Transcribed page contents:
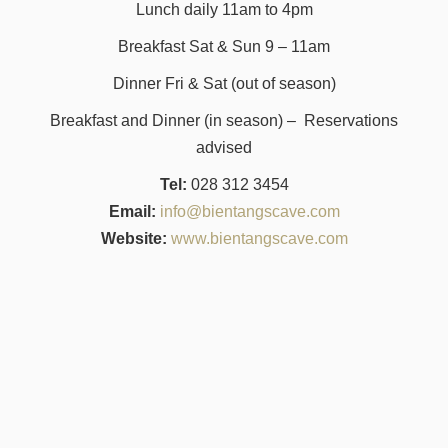
Lunch daily 11am to 4pm
Breakfast Sat & Sun 9 – 11am
Dinner Fri & Sat (out of season)
Breakfast and Dinner (in season) – Reservations
advised
Tel:
028 312 3454
Email:
info@bientangscave.com
Website:
www.bientangscave.com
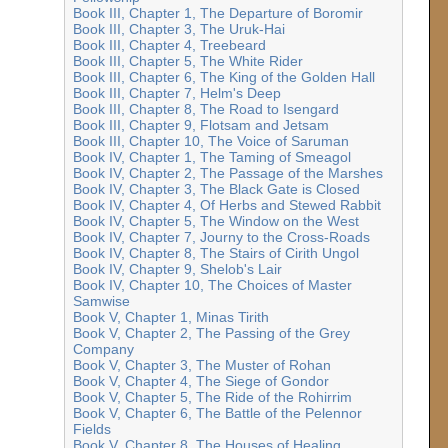
Book III, Chapter 1, The Departure of Boromir
Book III, Chapter 3, The Uruk-Hai
Book III, Chapter 4, Treebeard
Book III, Chapter 5, The White Rider
Book III, Chapter 6, The King of the Golden Hall
Book III, Chapter 7, Helm's Deep
Book III, Chapter 8, The Road to Isengard
Book III, Chapter 9, Flotsam and Jetsam
Book III, Chapter 10, The Voice of Saruman
Book IV, Chapter 1, The Taming of Smeagol
Book IV, Chapter 2, The Passage of the Marshes
Book IV, Chapter 3, The Black Gate is Closed
Book IV, Chapter 4, Of Herbs and Stewed Rabbit
Book IV, Chapter 5, The Window on the West
Book IV, Chapter 7, Journy to the Cross-Roads
Book IV, Chapter 8, The Stairs of Cirith Ungol
Book IV, Chapter 9, Shelob's Lair
Book IV, Chapter 10, The Choices of Master
Samwise
Book V, Chapter 1, Minas Tirith
Book V, Chapter 2, The Passing of the Grey
Company
Book V, Chapter 3, The Muster of Rohan
Book V, Chapter 4, The Siege of Gondor
Book V, Chapter 5, The Ride of the Rohirrim
Book V, Chapter 6, The Battle of the Pelennor
Fields
Book V, Chapter 8, The Houses of Healing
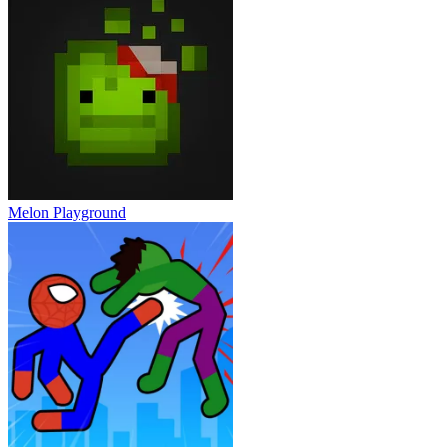
Melon Playground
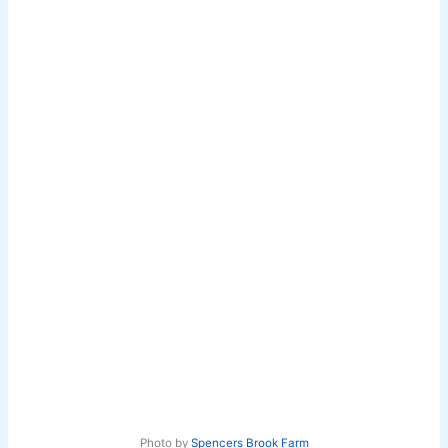
Photo by
Spencers Brook Farm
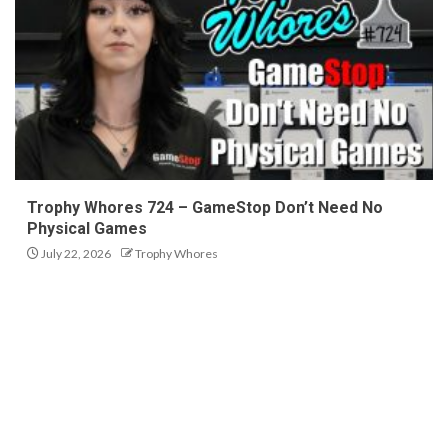
Trophy Whores 724 – GameStop Don’t Need No
Physical Games
July 22, 2026
Trophy Whores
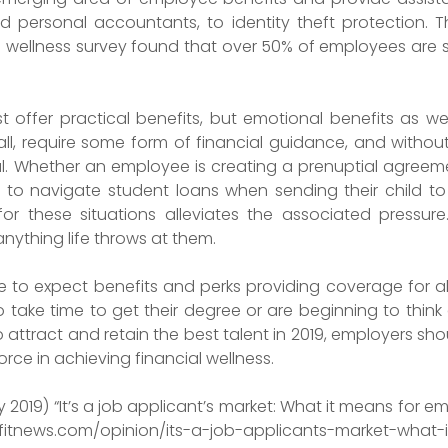
ed personal accountants, to identity theft protection.
ial wellness survey found that over 50% of employees are 
st offer practical benefits, but emotional benefits as w
mall, require some form of financial guidance, and withou
ful. Whether an employee is creating a prenuptial agree
ing to navigate student loans when sending their child 
or these situations alleviates the associated pressur
nything life throws at them.
 to expect benefits and perks providing coverage for al
o take time to get their degree or are beginning to thin
o attract and retain the best talent in 2019, employers sh
rce in achieving financial wellness.
2019) “It’s a job applicant’s market: What it means for e
efitnews.com/opinion/its-a-job-applicants-market-what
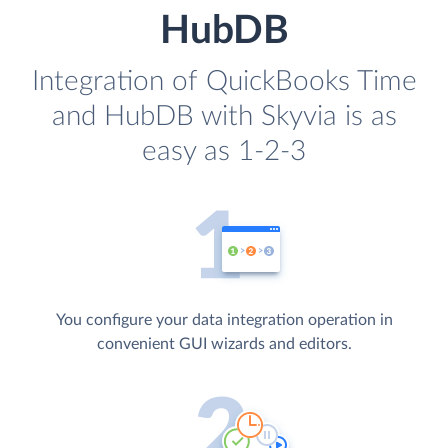
HubDB
Integration of QuickBooks Time
and HubDB with Skyvia is as
easy as 1-2-3
You configure your data integration operation in
convenient GUI wizards and editors.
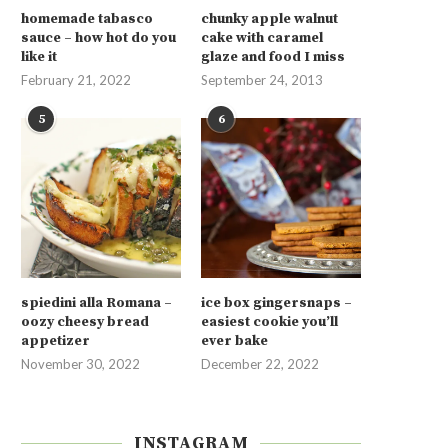
homemade tabasco
chunky apple walnut
sauce – how hot do you
cake with caramel
like it
glaze and food I miss
February 21, 2022
September 24, 2013
5
6
spiedini alla Romana –
ice box gingersnaps –
oozy cheesy bread
easiest cookie you’ll
appetizer
ever bake
November 30, 2022
December 22, 2022
INSTAGRAM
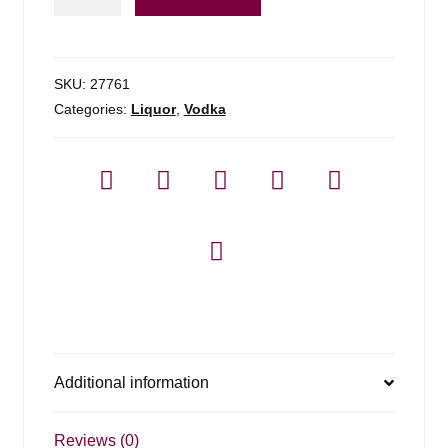
Amsterdam
Vodka
-
1.75l
SKU:
27761
quantity
Categories:
Liquor
,
Vodka
Additional information
Reviews (0)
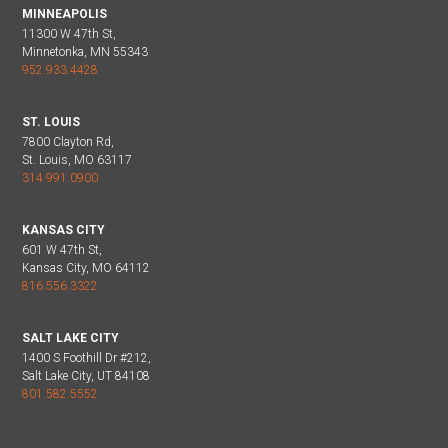
MINNEAPOLIS
11300 W 47th St,
Minnetonka, MN 55343
952.933.4428
ST. LOUIS
7800 Clayton Rd,
St. Louis, MO 63117
314.991.0900
KANSAS CITY
601 W 47th St,
Kansas City, MO 64112
816.556.3322
SALT LAKE CITY
1400 S Foothill Dr #212,
Salt Lake City, UT 84108
801.582.5552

#### What the task asks
Look above for lines with the word "financial" and copy them all.

#### Solution below
mall, require some form of financial guidance, and withou
rce in achieving financial wellness.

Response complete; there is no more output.